Question is general because I am trying understand fundamentals. I will give specifics as to what I am trying to do so you can understand. I am adding a charging system and electric start to an engine that never had one. I replaced the flywheel with one from a different engine and got the stator associated with that flywheel.

The stator I am using has a single lead. I believe this means the other end of the coil is grounded to the engine block through the stator’s mounting bolts.

The output of the stator is AC. When tested, the voltage was reading about 28-32VAC (RMS) at around 3600 RPM.

If the output is ran through a diode for half wave rectification, I was measuring around 14.5VDC across the battery terminals at around 3600 RPM. This sounds great, just use the diode and be done. However, this engine may turn 5500 RPM, instead of 3600 RPM. I want to use a Rectifier/Regulator instead of a simple diode to regulate the charging voltage. Looking at Rectifier / Regulator options, I soon ran into issues wondering how to wire it with only one lead from the stator.

I am using a Honda GX style key-switch box and starter motor. I was told the starter motor is “case grounded” to the engine and uses DC. My stator is also “case grounded” to the engine block for AC. I believe the ignition coil is grounded to the engine block as well (not sure if that is DC as well?)

When I first did testing (using a diode for rectification), I ran a jumper from the neg side of the battery to a bolt on the crankcase. So here I’m sure the engine block is being used as DC ground.

How does the stator being “grounded” to the engine block interact with the battery and DC circuitry also being ground to the engine block?

Trying to find a rectifier/regulator I was told that I couldn’t get it to work properly because I was using the engine block as ground/neutral for both AC and DC. I was told I needed a 2 wire stator so that I could isolate the AC from the rest of the DC system.

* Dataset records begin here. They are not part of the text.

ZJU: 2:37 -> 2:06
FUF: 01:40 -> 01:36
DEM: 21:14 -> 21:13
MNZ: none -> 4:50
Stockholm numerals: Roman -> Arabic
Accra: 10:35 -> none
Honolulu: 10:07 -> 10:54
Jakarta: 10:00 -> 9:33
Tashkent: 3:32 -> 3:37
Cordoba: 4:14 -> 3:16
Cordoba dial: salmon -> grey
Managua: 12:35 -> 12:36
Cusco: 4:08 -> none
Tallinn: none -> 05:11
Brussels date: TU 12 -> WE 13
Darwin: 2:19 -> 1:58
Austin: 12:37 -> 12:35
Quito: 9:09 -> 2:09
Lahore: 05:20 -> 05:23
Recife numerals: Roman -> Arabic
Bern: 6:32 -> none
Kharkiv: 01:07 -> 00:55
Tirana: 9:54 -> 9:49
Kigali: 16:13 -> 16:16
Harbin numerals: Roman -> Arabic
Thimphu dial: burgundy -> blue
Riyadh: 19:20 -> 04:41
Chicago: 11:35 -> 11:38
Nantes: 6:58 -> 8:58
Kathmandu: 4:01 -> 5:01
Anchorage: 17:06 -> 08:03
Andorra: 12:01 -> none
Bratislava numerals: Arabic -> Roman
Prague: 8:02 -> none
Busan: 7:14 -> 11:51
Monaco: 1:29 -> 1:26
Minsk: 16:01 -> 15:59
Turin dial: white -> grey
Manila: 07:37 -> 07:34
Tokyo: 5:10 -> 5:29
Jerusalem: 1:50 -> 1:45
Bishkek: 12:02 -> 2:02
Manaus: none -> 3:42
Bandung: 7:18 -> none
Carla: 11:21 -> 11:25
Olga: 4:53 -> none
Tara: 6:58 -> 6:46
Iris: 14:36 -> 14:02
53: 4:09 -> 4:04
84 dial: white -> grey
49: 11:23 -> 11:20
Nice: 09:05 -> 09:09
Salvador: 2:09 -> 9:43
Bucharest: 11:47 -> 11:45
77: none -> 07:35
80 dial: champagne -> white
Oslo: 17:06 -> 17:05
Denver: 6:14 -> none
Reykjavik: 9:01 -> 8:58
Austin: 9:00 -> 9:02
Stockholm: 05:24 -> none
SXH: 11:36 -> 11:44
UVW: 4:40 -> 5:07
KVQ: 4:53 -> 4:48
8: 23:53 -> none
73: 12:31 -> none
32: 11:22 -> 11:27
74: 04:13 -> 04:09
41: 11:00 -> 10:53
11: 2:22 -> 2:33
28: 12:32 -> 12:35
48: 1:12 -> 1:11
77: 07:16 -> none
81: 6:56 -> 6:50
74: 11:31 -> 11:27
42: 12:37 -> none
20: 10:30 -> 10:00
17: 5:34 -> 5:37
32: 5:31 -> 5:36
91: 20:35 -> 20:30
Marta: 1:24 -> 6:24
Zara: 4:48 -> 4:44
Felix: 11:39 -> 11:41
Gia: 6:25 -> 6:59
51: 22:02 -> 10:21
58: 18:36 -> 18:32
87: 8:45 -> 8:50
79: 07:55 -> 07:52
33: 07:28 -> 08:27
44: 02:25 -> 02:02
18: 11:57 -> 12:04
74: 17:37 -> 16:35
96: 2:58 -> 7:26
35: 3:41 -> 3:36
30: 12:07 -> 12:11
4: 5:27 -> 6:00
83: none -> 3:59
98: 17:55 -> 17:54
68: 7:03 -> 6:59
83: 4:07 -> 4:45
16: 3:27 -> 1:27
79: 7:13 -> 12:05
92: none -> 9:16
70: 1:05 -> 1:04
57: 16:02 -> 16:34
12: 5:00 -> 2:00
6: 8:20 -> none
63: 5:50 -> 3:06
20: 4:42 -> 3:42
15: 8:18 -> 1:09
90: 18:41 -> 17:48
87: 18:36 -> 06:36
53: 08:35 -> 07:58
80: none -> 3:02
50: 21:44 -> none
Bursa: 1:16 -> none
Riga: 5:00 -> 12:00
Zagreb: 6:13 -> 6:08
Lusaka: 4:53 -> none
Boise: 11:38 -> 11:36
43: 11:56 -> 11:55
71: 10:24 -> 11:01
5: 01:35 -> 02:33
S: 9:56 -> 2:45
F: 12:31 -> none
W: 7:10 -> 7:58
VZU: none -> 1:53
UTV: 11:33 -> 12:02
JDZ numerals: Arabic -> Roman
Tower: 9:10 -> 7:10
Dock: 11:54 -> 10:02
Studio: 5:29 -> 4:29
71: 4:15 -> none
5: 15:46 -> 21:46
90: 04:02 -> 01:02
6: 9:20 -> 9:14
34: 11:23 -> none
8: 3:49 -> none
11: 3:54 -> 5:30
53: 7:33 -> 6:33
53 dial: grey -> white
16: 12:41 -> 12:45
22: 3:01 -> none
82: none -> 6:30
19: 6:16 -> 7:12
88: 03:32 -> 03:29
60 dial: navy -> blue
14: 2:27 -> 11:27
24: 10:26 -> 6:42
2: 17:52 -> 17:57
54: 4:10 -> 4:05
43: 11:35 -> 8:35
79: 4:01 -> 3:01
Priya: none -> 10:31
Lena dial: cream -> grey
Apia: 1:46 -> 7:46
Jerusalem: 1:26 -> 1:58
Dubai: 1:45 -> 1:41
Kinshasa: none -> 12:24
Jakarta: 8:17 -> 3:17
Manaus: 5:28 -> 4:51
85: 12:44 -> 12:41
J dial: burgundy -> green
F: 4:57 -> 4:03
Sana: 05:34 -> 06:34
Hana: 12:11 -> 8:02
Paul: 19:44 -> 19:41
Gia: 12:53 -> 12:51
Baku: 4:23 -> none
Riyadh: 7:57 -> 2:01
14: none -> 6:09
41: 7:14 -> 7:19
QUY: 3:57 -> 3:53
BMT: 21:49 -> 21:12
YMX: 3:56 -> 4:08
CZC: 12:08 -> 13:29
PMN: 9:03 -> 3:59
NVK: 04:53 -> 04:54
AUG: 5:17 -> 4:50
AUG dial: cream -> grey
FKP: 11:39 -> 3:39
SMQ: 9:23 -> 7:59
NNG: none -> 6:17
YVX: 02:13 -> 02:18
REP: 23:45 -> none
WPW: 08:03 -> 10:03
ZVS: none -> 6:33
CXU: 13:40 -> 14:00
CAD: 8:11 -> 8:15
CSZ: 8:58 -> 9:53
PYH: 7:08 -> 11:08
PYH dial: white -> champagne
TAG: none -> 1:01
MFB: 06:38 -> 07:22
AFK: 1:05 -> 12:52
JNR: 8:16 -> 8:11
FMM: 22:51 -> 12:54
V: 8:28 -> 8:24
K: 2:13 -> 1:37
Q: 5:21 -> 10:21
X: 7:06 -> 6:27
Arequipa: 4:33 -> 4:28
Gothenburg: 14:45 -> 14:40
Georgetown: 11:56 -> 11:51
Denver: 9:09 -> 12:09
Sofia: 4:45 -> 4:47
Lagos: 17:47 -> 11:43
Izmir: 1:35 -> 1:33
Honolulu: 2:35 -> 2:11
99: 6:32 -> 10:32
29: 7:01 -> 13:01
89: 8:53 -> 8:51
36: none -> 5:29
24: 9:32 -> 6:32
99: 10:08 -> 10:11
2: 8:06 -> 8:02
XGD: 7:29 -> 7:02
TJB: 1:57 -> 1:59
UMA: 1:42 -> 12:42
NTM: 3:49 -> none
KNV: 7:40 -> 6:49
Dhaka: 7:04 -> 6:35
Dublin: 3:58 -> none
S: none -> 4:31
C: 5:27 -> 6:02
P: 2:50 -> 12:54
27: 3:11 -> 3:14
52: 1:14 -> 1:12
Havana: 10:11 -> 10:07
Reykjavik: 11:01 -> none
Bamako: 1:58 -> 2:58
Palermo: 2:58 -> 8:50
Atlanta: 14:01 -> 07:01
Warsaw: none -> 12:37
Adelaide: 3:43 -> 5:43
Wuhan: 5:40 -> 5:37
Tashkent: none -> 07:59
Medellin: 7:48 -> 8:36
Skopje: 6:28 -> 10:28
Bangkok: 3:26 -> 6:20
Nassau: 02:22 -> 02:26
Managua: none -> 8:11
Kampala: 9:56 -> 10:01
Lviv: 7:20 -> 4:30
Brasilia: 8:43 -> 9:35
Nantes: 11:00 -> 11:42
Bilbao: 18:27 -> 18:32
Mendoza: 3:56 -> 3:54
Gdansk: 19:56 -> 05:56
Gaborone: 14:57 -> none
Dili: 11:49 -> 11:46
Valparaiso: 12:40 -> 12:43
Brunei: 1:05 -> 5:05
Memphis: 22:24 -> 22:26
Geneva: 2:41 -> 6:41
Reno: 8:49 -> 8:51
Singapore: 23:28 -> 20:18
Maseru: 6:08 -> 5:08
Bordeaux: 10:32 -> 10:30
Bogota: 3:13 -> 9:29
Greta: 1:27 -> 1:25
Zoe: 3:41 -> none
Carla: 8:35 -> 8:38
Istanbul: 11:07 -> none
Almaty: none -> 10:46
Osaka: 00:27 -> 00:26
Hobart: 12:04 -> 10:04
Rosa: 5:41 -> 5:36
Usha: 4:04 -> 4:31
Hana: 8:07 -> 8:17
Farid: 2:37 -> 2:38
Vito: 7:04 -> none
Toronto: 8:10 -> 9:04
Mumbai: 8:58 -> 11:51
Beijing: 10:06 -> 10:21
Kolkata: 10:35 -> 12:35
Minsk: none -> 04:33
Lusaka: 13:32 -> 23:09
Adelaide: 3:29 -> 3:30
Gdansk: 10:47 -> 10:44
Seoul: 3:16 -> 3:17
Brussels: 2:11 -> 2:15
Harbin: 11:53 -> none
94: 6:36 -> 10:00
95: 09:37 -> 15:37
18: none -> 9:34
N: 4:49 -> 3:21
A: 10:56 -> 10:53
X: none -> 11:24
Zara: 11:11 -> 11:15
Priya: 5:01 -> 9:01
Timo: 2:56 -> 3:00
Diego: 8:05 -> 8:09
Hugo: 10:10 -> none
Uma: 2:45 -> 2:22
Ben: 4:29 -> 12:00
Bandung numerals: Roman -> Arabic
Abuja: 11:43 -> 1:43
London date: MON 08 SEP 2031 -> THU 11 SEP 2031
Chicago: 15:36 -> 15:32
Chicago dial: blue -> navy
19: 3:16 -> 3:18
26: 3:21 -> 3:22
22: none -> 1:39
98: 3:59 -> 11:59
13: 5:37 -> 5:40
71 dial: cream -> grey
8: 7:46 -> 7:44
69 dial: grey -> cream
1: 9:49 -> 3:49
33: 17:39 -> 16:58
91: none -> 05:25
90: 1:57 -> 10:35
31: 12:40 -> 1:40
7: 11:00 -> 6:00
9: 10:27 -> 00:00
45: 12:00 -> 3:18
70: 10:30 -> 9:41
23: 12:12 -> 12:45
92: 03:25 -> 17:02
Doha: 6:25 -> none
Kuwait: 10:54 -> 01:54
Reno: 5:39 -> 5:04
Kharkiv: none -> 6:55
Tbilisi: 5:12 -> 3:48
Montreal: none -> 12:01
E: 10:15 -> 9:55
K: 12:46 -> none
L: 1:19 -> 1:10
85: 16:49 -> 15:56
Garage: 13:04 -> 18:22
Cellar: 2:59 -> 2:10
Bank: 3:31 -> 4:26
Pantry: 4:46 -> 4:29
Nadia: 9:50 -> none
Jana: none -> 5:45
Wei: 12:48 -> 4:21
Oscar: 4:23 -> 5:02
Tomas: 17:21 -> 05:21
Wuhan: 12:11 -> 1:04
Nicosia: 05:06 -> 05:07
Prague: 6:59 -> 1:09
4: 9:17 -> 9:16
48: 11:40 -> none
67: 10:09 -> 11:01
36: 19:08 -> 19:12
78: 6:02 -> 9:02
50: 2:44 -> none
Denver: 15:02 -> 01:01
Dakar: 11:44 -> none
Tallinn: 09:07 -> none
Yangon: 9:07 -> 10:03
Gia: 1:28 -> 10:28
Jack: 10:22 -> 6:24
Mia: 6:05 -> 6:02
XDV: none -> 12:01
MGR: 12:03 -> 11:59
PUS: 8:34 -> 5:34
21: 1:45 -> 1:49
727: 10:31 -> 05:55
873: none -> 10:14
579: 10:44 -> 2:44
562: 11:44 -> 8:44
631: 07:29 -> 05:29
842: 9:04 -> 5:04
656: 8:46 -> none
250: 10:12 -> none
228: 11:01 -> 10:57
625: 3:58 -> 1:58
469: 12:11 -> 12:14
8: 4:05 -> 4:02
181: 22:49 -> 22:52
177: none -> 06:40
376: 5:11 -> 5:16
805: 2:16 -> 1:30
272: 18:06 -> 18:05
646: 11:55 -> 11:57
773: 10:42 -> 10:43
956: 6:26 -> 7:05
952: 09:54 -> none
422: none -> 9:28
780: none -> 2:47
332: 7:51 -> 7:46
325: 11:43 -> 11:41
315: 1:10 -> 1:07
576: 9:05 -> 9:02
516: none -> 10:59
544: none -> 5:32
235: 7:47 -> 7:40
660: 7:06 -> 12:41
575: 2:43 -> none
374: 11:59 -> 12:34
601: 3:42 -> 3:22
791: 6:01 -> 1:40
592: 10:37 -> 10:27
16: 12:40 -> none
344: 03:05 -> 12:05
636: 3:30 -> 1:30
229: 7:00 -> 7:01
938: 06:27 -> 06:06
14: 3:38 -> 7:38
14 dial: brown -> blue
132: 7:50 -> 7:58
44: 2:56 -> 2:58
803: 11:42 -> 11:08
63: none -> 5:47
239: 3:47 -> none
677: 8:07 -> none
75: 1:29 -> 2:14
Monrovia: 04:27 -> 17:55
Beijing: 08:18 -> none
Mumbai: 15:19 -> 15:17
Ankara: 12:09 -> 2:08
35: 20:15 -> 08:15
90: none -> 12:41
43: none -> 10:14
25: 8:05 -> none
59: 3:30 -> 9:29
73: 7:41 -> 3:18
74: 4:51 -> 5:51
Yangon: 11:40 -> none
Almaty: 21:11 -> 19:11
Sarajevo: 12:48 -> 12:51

But even without the Regulator (when just using a diode) wasn’t I already using the engine block for DC ground and AC neutral? Wouldn’t problems have shown themselves there?

I then came across the B&S 5/9 Amp regulated charging systems. These systems use a single wire stator that produces 28-40VAC RMS (28V for the 5A system and 40V for the 9A system) at 3600 RPM. This is very similar to the output of my stator/flywheel combo. This system uses a 2 wire rectifier/regulator. The two wire regulator is mounted to the engine via a bolt through its center. I assume since there is only 1 input lead and only 1 output lead, the R/R is “case grounded” through this mounting bolt. I assume this is using the same point on the block as ground/neutral for AC and DC.

Can anybody explain to me how this Briggs 5/9A regulated system works? Is a common ground for AC and DC even an issue? Is there a concept I am missing? Is there a hidden isolated ground being used somewhere somehow?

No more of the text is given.